Mesmo discreta, porque não gosta de fazer alarde de suas articulações, a senadora é uma estrategista de primeira linha.

A ex-tucana percebeu que, com as novas configurações políticas da base do tucano-chefe, mais uma vez tentariam deixa-la de fora da chapa majoritária. Por isso, com rara habilidade, migrou para o PSB, assenhorando-se do comando do partido, e passa a ter espaço garantido para disputar o Senado em 2018.

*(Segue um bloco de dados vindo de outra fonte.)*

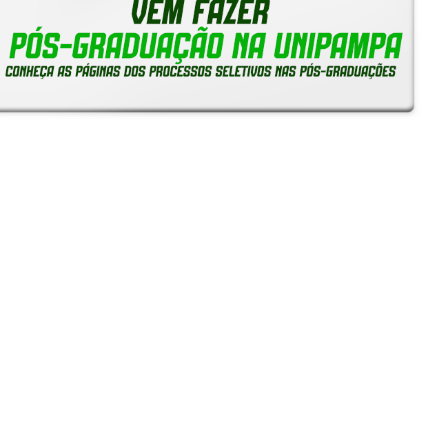
Reitoria em Ação
Notícias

E, se Vanderlan Cardoso for eleito prefeito de Goiânia, Lúcia Vânia se torna ainda mais forte. Certamente, se isto acontecer, o tucanato terá de ir atrás dela para uma composição em 2018. Se não for, a líder do PSB poderá buscar novos caminhos, fortalecendo outro candidato a governador. Portanto, ninguém mexeu as pedras do xadrez com tanta eficiência quanto Lúcia Vânia — por sinal, uma grande leitora dos clássicos da política, como “O Príncipe”, do italiano Nicolau Maquiavel, e o “Leviatã”, do britânico Thomas Hobbes.